Marc stared at the bottle of sleeping pills.


“Take one, put a glass of water next to your bed and set two alarms, you can’t be late for training.” The team doctor had instructed.


He took two out.  He knew one wouldn’t work; he had woken up hyperventilating after 5 hours last night.  He needed at least 8 hours of sleep.  So, two tablets.


It’s ok.  It’s probably nothing.  Marc told himself.  He had read somewhere that these feelings were not uncommon among team sport players. The daily contact, shared rooms and shared emotions; like soldiers in combat, right?  Though he has never been in the army, certainly the intensity of winning and losing matches is similar?  You went through these situations together and became emotionally vulnerable.  Marc continued to reason with himself.


Except the two of them haven’t gone through that many matches together and in the 10 years of professional football career, Marc had never felt remotely attracted to any teammate like... like now.


Holding a cup of water in one hand, he was about to put the pills in his mouth, but instead he threw the cup against the bathroom wall.  It bounced, cracked and fell on the floor, water splashed all over the generic hotel bathmat.  

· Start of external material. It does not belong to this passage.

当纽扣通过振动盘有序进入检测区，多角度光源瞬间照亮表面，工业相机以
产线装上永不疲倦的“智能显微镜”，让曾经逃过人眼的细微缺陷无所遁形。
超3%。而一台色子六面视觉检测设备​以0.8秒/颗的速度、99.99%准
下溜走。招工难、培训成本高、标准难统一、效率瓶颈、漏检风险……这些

Of course, they’d put plastic cups in hotel rooms for footballers, in case they trash the room.


Marc flushed away the pills in the toilet.


No one could help him.  Nothing would work.  Not even if he had 8 hours of sleep.  


Because Marc would wake up and still want to sleep with the new left winger in his team.




(Two Months ago - January 2019)


Marc Borgmann remembered the first time he saw Kay Engel in person.


Technically, it was Engel’s back that he saw.  Shoulders shaking, Engel was laughing at something coach Herrlich had just said to him, probably the same joke about the dead tree, he told that to every newcomer.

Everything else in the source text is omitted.